A Solitary Man

I confess, I grew up enjoying Neil Diamond’s music. I even had some albums, and of course enjoyed I’m a Believer and other songs he wrote for the Monkees. In my adulthood he’s not someone I seek out, say, on Pandora, but the other day on an impulse I pulled up an ancient concert performance on YouTube and was impressed by the song A Solitary Man.

I like it. It’s lightly written, not sappy, not as pretentious as some of his other songs or performances. I have it on my YouTube channel among the songs I want to sing someday.

I’m not the only one who likes it. Johnny Cash thought enough of it to include it among his American series, and ended up winning a Best Vocal Performance award for it.

Here are the lyrics:
Melinda was mine ’til the time that I found her
Holdin’ Jim
And lovin’ him
Then Sue came along, loved me strong, that’s what I thought
But me and Sue,
That died, too.
Don’t know that I will but until I can find me
A girl who’ll stay and won’t play games behind me
I’ll be what I am
A solitary man
A solitary man
I’ve had it to here being where love’s a small word
A part time thing
A paper ring
I know it’s been done havin’ one girl who loves you
Right or wrong
Weak or strong
Don’t know that I will but until I can find me
A girl who’ll stay and won’t play games behind me
I’ll be what I am
A solitary man
A solitary man
Don’t know that I will but until I can find me
A girl who’ll stay and won’t play games behind me
I’ll be what I am
A solitary man
A solitary man
A solitary man
A solitary man
A solitary man
A solitary man


19 thoughts on “A Solitary Man

  1. i loved Neil’s version, but i could do without the trombones, that’s what kind of lessened the impact for me. but of course, i’m listening to it today – it must have been epic for someone that listened to it back then. the lyrics are amazing.

    • The trombones do give it that Burt Bacharach feel, don’t they?

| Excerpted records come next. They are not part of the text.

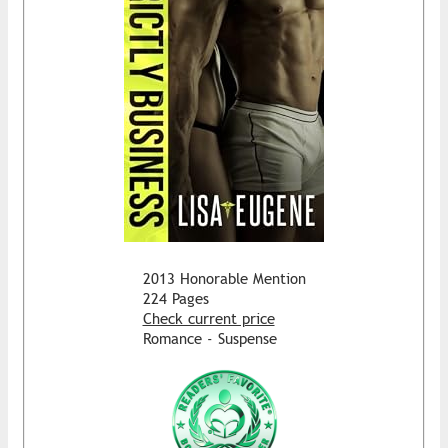
2013 Honorable Mention
224 Pages
Check current price
Romance - Suspense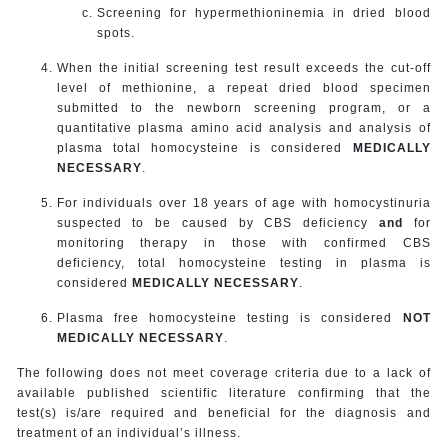
Screening for hypermethioninemia in dried blood
spots.
When the initial screening test result exceeds the cut-off
level of methionine, a repeat dried blood specimen
submitted to the newborn screening program, or a
quantitative plasma amino acid analysis and analysis of
plasma total homocysteine is considered
MEDICALLY
NECESSARY
.
For individuals over 18 years of age with homocystinuria
suspected to be caused by CBS deficiency
and
for
monitoring therapy in those with confirmed CBS
deficiency, total homocysteine testing in plasma is
considered
MEDICALLY NECESSARY
.
Plasma free homocysteine testing is considered
NOT
MEDICALLY NECESSARY
.
The following does not meet coverage criteria due to a lack of
available published scientific literature confirming that the
test(s) is/are required and beneficial for the diagnosis and
treatment of an individual’s illness.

Very mid-1960s. But the song holds up anyway.

      One of the Monkees’ most horrible songs (Look Out, Here Comes Tomorrow) was written by Neil. I wonder what he thinks of it now. He and Carole King and several other famous singers were part of a stable of songwriters in the Brill Building, and would crank stuff out all day long in tiny little spaces. If they produced hits, they got promoted to an office.

  2. ordinarybutloud says:

    I once performed a choreographed roller skating routine with my cousins to Neil Diamond’s “America.” No, really.

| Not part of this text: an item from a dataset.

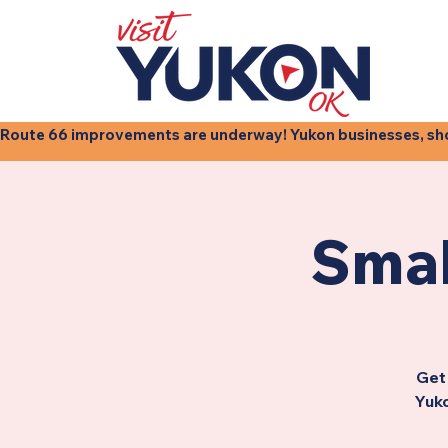
Route 66 improvements are underway! Yukon businesses, shops
Smal
Get 
Yuko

  3. Neil Diamond is one of my dad’s favorite so I’ve heard his songs ad nauseum 😛 I like him a lot, in that way ones like the music you used to hear on road trips and summer evenings during childhood.

    Now I have to go hear Abba and Pinpinela 😛

    • I got into Abba in high school and had a couple of their albums. Once I met a derelict in the Chicago bus station who claimed he had written all their songs on a trip to Sweden. I asked about the Swedish version of Waterloo and he said he had stolen a Swedish-English dictionary. He had an answer for everything.

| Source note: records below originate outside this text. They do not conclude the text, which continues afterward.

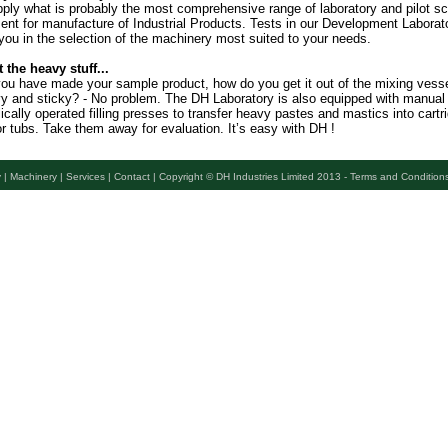
ply what is probably the most comprehensive range of laboratory and pilot sc
nt for manufacture of Industrial Products. Tests in our Development Laborato
you in the selection of the machinery most suited to your needs.
t the heavy stuff...
ou have made your sample product, how do you get it out of the mixing vessel 
vy and sticky? - No problem. The DH Laboratory is also equipped with manual
ically operated filling presses to transfer heavy pastes and mastics into cartr
r tubs. Take them away for evaluation. It’s easy with DH !
 |
Machinery |
Services |
Contact |
Copyright © DH Industries Limited 2013 - Terms and Condition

  4. Oh, no, now you did it! It’s in my head!
    I like his music, too. that’s a CD I’ll have to get. I wonder how many of today’s songwriters are cranking out hits like they did back then?

  5. I love the song Solitary Man done by Neil!
    I like “I am I said”, too. Okay…I like many of his songs.
    I had a boyfriend in high school who was an amazing singer…he always sang “Sweet Caroline” for me…my family called me “Caroline” a lot.
    Interestingly, my oldest kid…he loves Johnny Cash’s music. But, he makes fun of me that I like Neil Diamond! 😀
    I think YOU should sing the song!!!
    HUGS!!! 🙂

  6. g. says:

    Ah, this is a great song. My mom was a Neil Diamond fan and I grew up listening to his music. And I have a soft spot for these arrangements, too. I think there is optimism in the orchestration that complements melancholy lyrics. Does that make sense? You know, nothing’s ever all happy or all sad. That’s life.
    Plus, it’s Neil. How can you resist that guy?

    • I hadn’t thought about it but providing an upbeat melody with sad lyrics does imply hope. When I was in the depths of despair 12 years ago I listened to the song Graceland over and over. Very sad song, but the bouncy melody and the line “I have reason to believe we shall be received in Graceland” were hopeful touches.

    • They are the same generation. Neil wrote tons of songs for other people as well as the ones he sang himself. I liked him a lot more when I was younger. It surprised me to like this song so much.

      Then again, there’s a few John Denver songs I enjoy every now and then.